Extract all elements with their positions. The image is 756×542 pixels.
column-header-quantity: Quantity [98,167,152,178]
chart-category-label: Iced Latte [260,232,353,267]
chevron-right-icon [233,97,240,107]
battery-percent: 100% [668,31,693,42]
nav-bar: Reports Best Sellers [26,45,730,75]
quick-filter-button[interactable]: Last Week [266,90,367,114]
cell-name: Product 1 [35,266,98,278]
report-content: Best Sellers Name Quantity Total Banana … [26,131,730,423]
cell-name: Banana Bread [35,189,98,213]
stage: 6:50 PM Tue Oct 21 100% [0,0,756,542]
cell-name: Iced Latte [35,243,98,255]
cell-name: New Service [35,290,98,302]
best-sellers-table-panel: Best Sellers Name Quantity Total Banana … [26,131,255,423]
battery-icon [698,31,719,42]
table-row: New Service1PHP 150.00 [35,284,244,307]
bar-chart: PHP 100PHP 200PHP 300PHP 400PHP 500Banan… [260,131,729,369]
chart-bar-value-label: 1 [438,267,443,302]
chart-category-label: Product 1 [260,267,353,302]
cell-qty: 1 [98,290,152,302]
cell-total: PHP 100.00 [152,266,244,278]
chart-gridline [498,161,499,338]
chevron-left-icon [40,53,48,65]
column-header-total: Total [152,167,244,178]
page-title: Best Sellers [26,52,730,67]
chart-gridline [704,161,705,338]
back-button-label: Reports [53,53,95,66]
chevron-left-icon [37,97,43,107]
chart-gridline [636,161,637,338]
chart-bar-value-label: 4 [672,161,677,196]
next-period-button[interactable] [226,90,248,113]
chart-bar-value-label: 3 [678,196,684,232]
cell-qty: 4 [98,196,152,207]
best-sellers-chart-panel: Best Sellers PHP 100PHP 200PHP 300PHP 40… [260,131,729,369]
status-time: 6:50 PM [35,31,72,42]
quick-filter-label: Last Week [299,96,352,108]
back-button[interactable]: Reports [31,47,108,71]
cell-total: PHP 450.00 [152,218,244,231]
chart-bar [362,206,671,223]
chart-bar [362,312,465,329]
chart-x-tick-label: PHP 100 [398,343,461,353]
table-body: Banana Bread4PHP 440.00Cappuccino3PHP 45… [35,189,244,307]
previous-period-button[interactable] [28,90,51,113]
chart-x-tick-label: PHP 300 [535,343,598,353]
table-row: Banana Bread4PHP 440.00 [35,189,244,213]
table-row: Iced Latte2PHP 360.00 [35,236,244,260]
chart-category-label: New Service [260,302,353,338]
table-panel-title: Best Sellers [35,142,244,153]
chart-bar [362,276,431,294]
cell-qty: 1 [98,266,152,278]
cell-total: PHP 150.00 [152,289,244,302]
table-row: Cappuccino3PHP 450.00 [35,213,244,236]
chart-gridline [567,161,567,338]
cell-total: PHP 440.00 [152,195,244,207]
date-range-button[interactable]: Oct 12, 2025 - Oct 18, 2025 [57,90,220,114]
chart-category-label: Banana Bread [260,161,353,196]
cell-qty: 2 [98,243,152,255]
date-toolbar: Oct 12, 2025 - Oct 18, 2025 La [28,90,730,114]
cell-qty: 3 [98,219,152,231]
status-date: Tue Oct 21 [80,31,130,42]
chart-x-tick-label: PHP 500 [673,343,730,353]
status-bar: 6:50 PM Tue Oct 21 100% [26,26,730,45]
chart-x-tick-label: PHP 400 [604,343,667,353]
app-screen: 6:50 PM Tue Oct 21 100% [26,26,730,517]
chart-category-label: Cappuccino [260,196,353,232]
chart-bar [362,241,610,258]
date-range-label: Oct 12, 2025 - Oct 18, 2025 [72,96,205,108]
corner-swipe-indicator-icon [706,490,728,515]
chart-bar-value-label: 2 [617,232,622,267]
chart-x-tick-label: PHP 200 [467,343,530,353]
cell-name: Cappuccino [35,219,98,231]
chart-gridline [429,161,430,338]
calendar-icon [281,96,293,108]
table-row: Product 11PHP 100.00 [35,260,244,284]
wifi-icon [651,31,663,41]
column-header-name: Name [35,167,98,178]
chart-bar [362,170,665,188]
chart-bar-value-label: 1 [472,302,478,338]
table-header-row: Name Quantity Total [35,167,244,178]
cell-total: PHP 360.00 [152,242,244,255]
...
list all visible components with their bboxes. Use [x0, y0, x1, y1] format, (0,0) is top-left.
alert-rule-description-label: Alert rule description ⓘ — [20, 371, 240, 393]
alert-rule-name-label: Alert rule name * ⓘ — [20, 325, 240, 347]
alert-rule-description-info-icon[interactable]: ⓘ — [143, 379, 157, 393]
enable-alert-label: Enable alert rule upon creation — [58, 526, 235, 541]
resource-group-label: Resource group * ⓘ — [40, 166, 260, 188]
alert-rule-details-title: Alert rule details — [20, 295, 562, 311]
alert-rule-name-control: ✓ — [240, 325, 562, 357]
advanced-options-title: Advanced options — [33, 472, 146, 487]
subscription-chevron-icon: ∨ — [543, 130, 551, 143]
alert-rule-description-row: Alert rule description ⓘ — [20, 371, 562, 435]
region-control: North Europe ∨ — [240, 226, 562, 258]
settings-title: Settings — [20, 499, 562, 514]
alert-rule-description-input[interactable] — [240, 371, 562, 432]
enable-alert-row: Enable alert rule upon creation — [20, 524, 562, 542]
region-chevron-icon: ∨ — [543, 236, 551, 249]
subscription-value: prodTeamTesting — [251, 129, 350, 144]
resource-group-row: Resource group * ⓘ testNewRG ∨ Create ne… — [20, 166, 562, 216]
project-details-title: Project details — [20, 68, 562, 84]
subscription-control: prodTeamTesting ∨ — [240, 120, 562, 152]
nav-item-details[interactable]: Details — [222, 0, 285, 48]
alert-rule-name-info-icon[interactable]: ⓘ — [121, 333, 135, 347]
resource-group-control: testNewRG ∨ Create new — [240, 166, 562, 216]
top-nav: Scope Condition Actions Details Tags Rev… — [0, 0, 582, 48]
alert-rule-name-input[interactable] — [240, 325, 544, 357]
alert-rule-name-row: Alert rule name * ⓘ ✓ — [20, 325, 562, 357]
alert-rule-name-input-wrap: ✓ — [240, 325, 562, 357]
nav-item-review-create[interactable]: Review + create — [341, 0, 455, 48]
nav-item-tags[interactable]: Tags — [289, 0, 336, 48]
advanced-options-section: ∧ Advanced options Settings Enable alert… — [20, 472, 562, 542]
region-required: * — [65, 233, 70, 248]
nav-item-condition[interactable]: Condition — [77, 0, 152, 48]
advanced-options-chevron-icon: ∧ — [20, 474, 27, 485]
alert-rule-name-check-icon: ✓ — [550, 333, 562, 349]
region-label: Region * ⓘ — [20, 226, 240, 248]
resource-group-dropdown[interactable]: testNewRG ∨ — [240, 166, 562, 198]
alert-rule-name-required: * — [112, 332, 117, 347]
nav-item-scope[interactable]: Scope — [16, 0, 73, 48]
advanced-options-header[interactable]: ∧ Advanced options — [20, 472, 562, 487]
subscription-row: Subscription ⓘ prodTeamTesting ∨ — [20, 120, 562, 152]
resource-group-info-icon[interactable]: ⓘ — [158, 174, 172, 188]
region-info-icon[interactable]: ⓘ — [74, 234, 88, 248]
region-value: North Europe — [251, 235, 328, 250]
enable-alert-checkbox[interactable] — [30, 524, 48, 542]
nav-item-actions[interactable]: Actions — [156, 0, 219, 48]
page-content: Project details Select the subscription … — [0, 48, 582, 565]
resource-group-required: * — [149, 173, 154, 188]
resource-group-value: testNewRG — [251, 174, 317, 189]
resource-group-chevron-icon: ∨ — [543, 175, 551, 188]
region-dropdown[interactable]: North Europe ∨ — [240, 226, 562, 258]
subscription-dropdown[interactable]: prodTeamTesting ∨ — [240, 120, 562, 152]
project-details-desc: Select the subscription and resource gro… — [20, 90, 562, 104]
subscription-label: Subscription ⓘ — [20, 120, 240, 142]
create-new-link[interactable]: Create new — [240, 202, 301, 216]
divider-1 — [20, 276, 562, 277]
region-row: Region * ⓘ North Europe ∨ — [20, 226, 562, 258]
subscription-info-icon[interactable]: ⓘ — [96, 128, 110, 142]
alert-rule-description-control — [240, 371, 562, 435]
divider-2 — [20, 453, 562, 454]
---
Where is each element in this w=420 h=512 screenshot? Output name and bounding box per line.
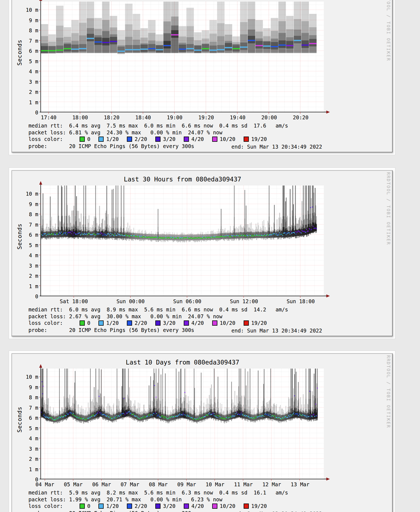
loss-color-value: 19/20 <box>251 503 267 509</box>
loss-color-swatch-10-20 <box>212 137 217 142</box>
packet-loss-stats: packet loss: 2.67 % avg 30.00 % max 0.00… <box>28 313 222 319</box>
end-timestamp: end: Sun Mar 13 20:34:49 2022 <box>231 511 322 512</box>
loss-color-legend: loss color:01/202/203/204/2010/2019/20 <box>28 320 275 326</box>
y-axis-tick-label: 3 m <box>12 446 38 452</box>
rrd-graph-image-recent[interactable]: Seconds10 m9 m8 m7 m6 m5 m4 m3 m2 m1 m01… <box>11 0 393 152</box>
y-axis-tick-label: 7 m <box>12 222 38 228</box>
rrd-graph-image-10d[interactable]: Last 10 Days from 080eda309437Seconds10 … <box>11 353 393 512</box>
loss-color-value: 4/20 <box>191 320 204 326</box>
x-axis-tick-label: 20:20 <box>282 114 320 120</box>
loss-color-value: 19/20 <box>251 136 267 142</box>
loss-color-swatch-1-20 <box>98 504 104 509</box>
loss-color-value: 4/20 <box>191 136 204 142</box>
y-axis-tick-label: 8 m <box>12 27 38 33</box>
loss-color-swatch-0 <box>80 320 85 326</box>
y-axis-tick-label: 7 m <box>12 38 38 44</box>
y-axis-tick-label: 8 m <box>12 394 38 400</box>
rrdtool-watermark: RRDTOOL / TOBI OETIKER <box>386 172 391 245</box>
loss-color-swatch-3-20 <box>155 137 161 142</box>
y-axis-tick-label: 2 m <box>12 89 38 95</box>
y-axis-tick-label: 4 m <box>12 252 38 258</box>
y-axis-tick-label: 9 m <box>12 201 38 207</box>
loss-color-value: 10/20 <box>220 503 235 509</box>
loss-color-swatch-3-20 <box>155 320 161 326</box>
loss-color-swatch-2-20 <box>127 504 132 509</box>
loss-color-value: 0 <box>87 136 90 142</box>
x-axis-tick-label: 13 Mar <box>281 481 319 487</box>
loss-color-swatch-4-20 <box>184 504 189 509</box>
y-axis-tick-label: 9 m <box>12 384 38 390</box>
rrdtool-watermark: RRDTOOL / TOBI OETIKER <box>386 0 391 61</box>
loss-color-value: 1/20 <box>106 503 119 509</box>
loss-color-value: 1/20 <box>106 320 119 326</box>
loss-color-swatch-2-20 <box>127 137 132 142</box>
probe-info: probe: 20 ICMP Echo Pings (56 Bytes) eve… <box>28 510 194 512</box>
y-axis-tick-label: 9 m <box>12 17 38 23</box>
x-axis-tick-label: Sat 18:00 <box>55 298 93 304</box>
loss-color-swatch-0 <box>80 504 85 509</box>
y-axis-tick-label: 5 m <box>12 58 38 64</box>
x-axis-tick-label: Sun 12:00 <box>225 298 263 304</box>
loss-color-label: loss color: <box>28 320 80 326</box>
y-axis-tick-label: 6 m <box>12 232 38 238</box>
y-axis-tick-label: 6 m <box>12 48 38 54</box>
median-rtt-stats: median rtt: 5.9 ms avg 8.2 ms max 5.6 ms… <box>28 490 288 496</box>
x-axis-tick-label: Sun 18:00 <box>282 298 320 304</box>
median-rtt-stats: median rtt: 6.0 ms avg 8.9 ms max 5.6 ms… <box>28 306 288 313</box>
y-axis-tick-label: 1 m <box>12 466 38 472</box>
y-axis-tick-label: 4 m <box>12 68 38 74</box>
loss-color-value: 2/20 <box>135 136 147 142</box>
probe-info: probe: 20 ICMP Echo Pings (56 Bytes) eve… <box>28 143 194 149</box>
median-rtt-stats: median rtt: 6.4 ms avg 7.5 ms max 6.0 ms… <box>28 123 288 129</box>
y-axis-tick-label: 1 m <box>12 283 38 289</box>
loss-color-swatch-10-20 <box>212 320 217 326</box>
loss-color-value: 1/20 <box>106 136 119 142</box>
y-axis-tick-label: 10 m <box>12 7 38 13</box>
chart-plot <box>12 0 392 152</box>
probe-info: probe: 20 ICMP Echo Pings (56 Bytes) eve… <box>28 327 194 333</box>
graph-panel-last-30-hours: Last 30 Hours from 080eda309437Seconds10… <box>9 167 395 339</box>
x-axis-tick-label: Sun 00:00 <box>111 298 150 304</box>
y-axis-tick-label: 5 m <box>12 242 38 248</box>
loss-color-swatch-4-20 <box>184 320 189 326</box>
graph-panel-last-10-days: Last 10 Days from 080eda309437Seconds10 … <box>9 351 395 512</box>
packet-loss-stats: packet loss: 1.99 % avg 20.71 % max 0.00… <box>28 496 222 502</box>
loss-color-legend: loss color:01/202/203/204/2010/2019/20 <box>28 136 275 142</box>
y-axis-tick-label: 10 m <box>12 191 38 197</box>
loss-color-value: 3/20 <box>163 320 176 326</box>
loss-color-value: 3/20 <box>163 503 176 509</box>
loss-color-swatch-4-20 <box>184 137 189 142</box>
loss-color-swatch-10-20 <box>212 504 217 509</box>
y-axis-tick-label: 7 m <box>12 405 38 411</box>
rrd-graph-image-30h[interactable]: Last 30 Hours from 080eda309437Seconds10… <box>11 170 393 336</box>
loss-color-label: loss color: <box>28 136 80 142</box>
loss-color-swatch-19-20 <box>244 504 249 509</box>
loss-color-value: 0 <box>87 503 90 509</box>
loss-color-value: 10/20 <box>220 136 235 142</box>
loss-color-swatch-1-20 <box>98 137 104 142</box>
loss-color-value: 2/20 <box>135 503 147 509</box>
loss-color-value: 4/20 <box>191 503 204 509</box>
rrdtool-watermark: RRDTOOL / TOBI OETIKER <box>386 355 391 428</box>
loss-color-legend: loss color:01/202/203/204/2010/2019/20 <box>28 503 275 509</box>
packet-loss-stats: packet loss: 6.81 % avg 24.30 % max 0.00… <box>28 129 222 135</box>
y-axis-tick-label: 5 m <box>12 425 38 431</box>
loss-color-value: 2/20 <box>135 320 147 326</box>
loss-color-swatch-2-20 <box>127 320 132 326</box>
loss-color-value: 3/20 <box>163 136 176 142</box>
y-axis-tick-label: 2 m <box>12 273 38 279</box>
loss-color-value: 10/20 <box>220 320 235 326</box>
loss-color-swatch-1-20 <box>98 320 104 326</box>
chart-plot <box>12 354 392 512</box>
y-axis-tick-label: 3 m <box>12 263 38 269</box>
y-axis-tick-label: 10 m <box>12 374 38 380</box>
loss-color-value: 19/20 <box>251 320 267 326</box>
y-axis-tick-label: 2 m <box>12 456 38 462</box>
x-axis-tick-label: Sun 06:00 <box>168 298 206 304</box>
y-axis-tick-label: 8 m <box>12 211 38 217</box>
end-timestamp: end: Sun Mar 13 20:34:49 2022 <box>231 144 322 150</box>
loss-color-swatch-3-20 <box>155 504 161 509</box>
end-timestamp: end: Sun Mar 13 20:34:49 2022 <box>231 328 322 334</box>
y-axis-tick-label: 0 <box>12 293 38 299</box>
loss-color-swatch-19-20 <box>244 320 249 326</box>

■ WORK ITEM
Would you tally the lines above holding "their" and reply with the total alone?

■ RESPONSE BELOW
2